If the thought of slipping into high heels and going out on the town makes you shiver, why not leave your Ugg boots on and bring the party to you? "Winter is a great time to get everyone together for a big cook-up," says Victor Pisapia, Executive Chef and Co-Director of Cheeky Food Group. "Our company specialises in getting groups of 10, 20, 200 people cooking together at conferences and for team building events so we see no reason you can't do the same with your friends or family - instead of being just a great 'party thrower', you can be great chefs too and get everyone involved in making the party a culinary adventure.
So what's the best way to get all your friends - even the ones who don't know one end of a saucepan from the other - into the kitchen? Victor, who has successfully taught 'water-burners', gives a sure-fire recipe for communal cooking success:
1. Appoint an organiser
Someone will need to coordinate the 'event'. Ideally, the person who is hosting the cook-up will take on the Chief Organiser role.
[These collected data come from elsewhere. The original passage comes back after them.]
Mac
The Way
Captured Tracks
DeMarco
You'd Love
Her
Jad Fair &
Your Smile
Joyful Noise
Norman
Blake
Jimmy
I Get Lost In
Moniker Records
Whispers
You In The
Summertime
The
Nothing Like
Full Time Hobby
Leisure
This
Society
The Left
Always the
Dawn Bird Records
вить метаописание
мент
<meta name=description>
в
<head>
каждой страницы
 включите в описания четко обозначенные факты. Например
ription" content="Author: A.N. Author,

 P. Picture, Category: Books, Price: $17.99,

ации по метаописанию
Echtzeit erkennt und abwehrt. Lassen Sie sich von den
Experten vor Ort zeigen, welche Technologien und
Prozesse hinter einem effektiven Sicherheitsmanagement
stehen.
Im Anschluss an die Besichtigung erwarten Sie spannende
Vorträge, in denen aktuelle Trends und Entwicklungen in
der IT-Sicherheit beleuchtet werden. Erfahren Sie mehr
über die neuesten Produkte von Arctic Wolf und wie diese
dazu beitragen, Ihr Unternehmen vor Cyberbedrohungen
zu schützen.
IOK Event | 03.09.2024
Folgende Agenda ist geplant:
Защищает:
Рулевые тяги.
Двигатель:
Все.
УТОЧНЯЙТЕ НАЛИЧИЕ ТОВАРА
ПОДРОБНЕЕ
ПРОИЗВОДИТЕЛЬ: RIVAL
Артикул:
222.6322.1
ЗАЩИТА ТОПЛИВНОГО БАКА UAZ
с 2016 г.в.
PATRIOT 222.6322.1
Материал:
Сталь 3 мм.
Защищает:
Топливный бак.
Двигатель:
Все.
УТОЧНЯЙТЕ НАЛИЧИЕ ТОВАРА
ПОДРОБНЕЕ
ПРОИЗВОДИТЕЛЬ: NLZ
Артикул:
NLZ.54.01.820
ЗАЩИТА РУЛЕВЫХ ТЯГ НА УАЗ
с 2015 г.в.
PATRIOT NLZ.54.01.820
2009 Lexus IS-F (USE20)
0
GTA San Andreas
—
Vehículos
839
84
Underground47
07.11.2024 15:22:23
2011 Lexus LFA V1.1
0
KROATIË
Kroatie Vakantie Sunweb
This includes setting the date and time, arranging the venue/house and organising food and equipment.
2. Create a menu
Whether you want to nominate a favourite dish, choose a theme or simply leave it up to the discretion of an appointed Menu Mistress or Master, you will need to figure out what you're going to make, find the recipes and write a shopping list. The list then needs to be passed along to the Chief Organiser so they can do the grocery shopping.
3. Create a budget
This way no one gets stuck paying for everything. If everyone agrees to pitch in a certain amount and agrees to bring a bottle of wine, cheese or a bunch of flowers, your communal cook-up will be lavish and inexpensive
4. Put all the job functions into a hat
The Menu Mistress or Master needs to list the menu items on separate pieces of paper to coordinate the number of people who need to work on each dish. For example, two people could work on making Coq Au Vin for the mains, while three people could prepare the vegetables: one person on potatoes, another on greens and another on salad.
5. Get cooking!
But before you do, make sure the music (and the heater) is cranked up and everyone has a drink in their hand. If there are enough people, you could even go so far as to appoint a Bartender and a DJ from within the group.
6. The final flourish
Set the table with linen (or a sheet, if you don't have a big enough table cloth), flowers and candles. Serve the food buffet-style, to avoid overcrowding the table, and remind everyone to garnish their dishes to give them a touch of professional flair!
If you want to take it one step further, you can also have a costume cook-up with silly hats, ugly beanies or complete Edwardian dress - whatever takes your fancy!